Location: Location not imported yet.Title: Dust cyclone technology for gins – A literature review) Author
Submitted to: Journal of Cotton Science
Publication Type: Peer reviewed journal
Publication Acceptance Date: 11/9/2012
Publication Date: 2/28/2013
Citation: Funk, P.A., Baker, K.D. 2013. Dust cyclone technology for gins – A literature review. Journal of Cotton Science. 17(1):40-51. Interpretive Summary: The cotton ginning industry has been proactive in developing technology to comply with ever-increasingly stringent environmental laws. Part of this work involves adapting technology from other industries to meet the unique demands of this one. This paper is unique in its inter-disciplinary approach, reviewing over one hundred manuscripts from agricultural, mechanical and chemical engineering and environmental science journals. The most important designs, mathematical and computer-based models and recent experimental work are summarized in this paper. Research in cyclones has been on-going for over a century. Improvements at this point are more likely to be incremental than radical, but improvements are still being sought due to the ubiquitous prominence of these devices. Additionally, energy conservation has become increasingly important.

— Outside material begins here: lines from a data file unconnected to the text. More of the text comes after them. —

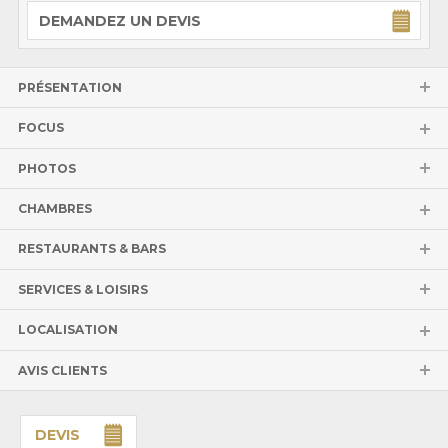
DEMANDEZ UN DEVIS
PRÉSENTATION
FOCUS
PHOTOS
CHAMBRES
RESTAURANTS & BARS
SERVICES & LOISIRS
LOCALISATION
AVIS CLIENTS
DEVIS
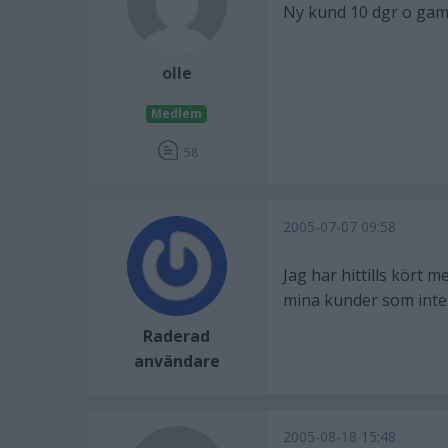
Ny kund 10 dgr o gamm
olle
Medlem
58
2005-07-07 09:58
Jag har hittills kört 
mina kunder som inte är
Raderad
användare
2005-08-18 15:48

Technical Abstract: Dust cyclone research leading to more efficient designs has helped the cotton ginning industry to comply with increasingly stringent air quality regulations governing fine particulate emissions. Future changes in regulations may require additional improvements in dust cyclone efficacy. This inter-disciplinary literature review presents a summary of dust cyclone designs, algebraic and computer models and recent experiments. As more sophisticated computational fluid dynamics has become affordable its use will become more common, but there will always be a need for model validation in the laboratory and field. Another observation expected to continue is the trend to emphasize a balance between collection efficacy and pressure requirements, as energy has become environmentally and economically more expensive.